REQUIRED WORK
Within the data below, copy each line where the string "thước" is found.

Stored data
Segment Open

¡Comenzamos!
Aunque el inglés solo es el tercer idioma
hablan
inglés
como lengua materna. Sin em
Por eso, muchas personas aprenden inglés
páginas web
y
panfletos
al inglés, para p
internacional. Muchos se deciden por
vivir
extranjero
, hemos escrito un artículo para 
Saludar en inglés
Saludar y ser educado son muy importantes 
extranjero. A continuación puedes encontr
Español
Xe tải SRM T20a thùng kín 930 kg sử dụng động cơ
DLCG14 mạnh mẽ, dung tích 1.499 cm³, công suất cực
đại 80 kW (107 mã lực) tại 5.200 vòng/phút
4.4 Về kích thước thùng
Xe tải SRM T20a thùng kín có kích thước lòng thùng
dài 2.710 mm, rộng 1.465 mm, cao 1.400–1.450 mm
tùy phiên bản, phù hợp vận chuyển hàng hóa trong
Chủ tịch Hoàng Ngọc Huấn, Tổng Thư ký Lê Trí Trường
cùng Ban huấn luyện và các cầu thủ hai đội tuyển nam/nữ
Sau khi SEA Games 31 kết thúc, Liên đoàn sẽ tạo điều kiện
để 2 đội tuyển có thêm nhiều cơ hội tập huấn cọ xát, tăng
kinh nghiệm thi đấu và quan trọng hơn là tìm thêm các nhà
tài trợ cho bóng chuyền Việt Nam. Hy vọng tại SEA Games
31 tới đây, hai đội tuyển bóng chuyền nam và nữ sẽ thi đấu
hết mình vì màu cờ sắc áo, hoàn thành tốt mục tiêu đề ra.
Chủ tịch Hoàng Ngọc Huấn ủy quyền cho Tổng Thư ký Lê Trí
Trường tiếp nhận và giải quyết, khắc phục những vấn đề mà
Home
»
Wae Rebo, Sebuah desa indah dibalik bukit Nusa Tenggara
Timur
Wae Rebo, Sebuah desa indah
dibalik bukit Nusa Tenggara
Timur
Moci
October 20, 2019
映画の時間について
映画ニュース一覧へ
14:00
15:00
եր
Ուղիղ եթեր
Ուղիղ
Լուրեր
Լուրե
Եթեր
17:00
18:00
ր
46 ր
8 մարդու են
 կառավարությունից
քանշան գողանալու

Segment Closed
Segment Open

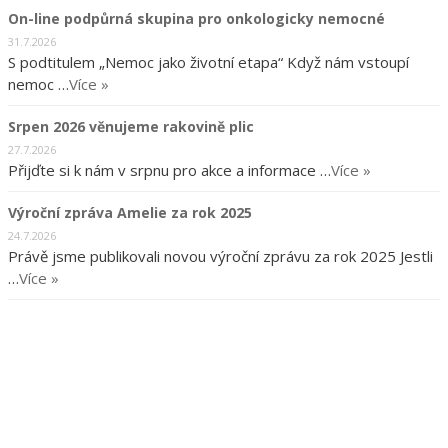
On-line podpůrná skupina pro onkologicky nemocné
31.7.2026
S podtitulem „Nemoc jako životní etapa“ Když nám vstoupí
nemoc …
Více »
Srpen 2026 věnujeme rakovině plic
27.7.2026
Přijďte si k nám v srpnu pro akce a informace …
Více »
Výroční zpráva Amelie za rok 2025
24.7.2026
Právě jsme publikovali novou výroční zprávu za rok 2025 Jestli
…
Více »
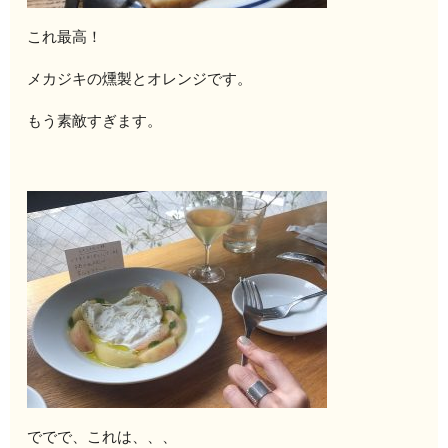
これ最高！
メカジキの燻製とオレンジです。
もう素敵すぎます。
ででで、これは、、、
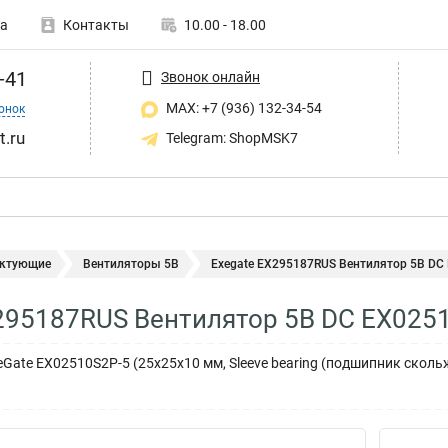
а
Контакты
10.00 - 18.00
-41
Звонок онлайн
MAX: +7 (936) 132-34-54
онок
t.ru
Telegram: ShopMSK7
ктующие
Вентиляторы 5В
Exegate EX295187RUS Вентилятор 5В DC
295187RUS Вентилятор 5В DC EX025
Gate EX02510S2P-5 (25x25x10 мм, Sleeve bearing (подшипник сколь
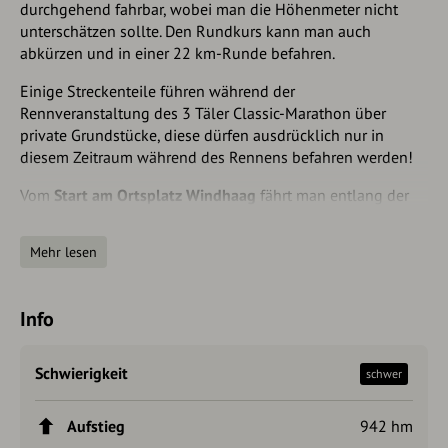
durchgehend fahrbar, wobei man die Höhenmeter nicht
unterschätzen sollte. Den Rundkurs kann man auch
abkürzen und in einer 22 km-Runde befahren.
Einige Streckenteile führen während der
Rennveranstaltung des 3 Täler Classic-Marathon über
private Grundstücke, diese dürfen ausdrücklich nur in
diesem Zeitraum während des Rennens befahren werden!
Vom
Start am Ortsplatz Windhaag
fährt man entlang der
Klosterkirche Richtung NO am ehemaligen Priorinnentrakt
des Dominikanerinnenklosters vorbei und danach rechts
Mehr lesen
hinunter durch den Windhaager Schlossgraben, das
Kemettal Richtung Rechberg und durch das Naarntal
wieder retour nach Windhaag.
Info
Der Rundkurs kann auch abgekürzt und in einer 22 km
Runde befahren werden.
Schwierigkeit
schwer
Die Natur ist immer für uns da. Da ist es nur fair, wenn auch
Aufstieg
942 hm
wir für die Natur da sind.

Segment Closed

WRITTEN RESPONSE
4.4 Về kích thước thùng
Xe tải SRM T20a thùng kín có kích thước lòng thùng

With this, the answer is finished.